Overall assessment: the change is well-structured across five focused commits, the isolation model is clearly articulated, and the test coverage (data-driven MVCC tests, lock table tests, concurrency manager tests, integration tests) is thorough. The commit arc is clean and tells a reviewable story. There are a few correctness and design concerns worth discussing, and some comments that could be improved.

Findings

Correctness

IsKeyLockedByConflictingTxn races on the lock table snapshot -- pebble_mvcc_scanner.go, lock_table.go

  • Severity: blocking

The IsKeyLockedByConflictingTxn implementation in lockTableGuardImpl takes l.mu.Lock() on the lockState found in the tableSnapshot btree. This is correct for reading the lock holder, but there is a subtle concern: the tableSnapshot is captured at sequencing time, while evaluation happens later. Between those two points, a lock could be released and the lockState object could be reused or its fields updated. The l.mu.Lock() protects the read, but the question is whether the lockState itself could have been garbage collected or reused for a different key.
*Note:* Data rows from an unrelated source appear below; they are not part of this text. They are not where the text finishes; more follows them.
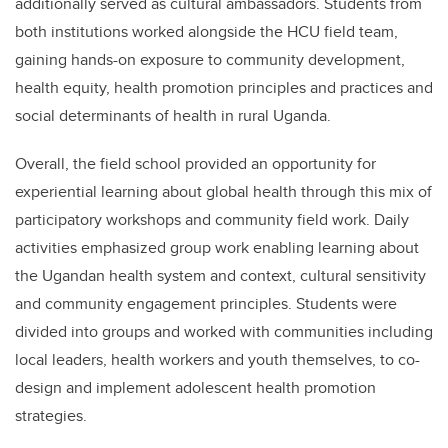
additionally served as cultural ambassadors. Students from
both institutions worked alongside the HCU field team,
gaining hands-on exposure to community development,
health equity, health promotion principles and practices and
social determinants of health in rural Uganda.
Overall, the field school provided an opportunity for
experiential learning about global health through this mix of
participatory workshops and community field work. Daily
activities emphasized group work enabling learning about
the Ugandan health system and context, cultural sensitivity
and community engagement principles. Students were
divided into groups and worked with communities including
local leaders, health workers and youth themselves, to co-
design and implement adolescent health promotion
strategies.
In practice, CockroachDB's lock table retains lockState objects in the btree even after release (they are only removed lazily), and the btree snapshot is taken under lockTableImpl.mu. So this should be safe. However, the PR does not document this invariant -- a comment in IsKeyLockedByConflictingTxn explaining why it is safe to access lockState from the snapshot after sequencing would be valuable, since a future refactor could break this assumption.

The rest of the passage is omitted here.